Core Contributions and Methodological Advances

  1. Bi-Sampling Algorithm for Operation-Level Search: The authors identified a phenomenon known as operation collapse, wherein certain operations are disproportionately favored, leading to suboptimal architecture discovery. To mitigate this, the paper introduces a bi-sampling search algorithm. This technique involves sampling two independent paths during each forward pass, enhancing the competitiveness of operations not selected within the standard differentiable NAS framework. Random sampling for the second path was found to be most effective, improving search stability and training accuracy.
  2. Sink-Connecting Search Space for Depth-Level Search: Traditional approaches include skip operations directly in the operation candidates, which can destabilize search processes. TF-NAS advocates for mutual exclusion between skip operations and other candidates, implemented through a sink-connecting search space. This design ensures the elimination of architecture redundancy, enhancing architectural search efficiency and consistency.
  3. Elasticity-Scaling Strategy for Width-Level Search: Recognizing the limitations of coarse-grained search space in achieving precise latency constraints, the paper introduces an elasticity-scaling strategy. This involves progressively refining architectural width by adaptively shrinking and expanding channels, thus enabling more granular control over latency without increasing memory overheads.

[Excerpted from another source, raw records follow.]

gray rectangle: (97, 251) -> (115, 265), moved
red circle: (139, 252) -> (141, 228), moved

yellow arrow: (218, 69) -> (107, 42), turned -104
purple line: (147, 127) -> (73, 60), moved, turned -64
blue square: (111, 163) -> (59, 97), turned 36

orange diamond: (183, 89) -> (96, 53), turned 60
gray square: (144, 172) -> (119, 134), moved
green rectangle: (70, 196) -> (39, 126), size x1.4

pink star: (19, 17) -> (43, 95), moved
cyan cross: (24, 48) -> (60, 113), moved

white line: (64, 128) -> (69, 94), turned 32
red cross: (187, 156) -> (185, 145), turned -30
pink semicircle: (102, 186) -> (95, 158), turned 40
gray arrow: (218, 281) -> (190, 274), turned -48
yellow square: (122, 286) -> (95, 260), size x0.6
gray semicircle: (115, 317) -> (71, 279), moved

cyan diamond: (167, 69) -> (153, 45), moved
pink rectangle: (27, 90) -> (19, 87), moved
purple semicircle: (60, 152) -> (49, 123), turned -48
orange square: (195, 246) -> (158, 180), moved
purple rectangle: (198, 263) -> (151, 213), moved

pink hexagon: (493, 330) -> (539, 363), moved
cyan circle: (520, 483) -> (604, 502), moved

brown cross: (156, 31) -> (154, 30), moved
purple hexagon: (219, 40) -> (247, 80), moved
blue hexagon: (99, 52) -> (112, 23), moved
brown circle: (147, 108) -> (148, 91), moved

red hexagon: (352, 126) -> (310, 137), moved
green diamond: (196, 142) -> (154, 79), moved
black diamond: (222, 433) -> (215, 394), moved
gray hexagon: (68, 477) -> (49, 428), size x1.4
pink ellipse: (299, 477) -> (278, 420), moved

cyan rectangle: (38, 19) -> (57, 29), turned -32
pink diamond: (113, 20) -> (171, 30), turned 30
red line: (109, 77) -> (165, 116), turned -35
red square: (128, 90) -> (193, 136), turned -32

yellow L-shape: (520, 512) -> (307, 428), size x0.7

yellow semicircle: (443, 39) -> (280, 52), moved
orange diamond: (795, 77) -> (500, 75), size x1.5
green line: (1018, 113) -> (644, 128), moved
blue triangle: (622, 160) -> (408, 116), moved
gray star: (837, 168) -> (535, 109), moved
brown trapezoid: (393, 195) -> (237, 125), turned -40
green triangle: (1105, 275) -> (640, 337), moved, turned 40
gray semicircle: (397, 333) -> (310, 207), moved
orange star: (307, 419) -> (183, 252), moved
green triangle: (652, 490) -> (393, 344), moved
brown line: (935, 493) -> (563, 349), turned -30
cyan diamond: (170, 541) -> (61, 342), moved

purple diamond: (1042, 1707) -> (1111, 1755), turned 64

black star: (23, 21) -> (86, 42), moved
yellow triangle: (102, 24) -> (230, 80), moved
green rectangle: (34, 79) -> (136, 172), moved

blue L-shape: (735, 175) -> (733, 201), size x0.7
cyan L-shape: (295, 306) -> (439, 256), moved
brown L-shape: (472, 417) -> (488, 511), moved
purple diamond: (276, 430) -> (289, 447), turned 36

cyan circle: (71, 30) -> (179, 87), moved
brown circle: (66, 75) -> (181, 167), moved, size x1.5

Experimental Results and Implications

TF-NAS has been validated on the ImageNet dataset, demonstrating state-of-the-art accuracy and latency performance across various target latency levels (18ms, 15ms, 12ms, and 10ms). Specifically, the TF-NAS-A architecture achieved 76.9% top-1 accuracy at 18.03ms latency, outstripping competitive models such as NASNet-A, MixNet-S, and EfficientNet-B0 both in accuracy and latency. Furthermore, the approach demonstrated its robustness across multiple benchmarks and transfer learning tasks, including CIFAR10 and CIFAR100, maintaining competitive performance.

Future Research Directions

The research opens several avenues for future exploration. There is potential to extend the TF-NAS framework to other architectural paradigms or more complex tasks beyond image classification, while maintaining latency constraints. Additionally, integrating semantic search spaces could further reduce the search times and increase generalization capabilities. Enhancing the interpretability of NAS search processes could aid practitioners in understanding the underlying architecture choices impacted by latency constraints.

In summary, this paper offers a substantial contribution to the domain of NAS, particularly for resource-constrained environments, by proposing innovative methodological enhancements across operation-level, depth-level, and width-level search freedoms. The TF-NAS framework paves the way for more effective, efficient, and precise neural architecture search processes in latency-critical applications.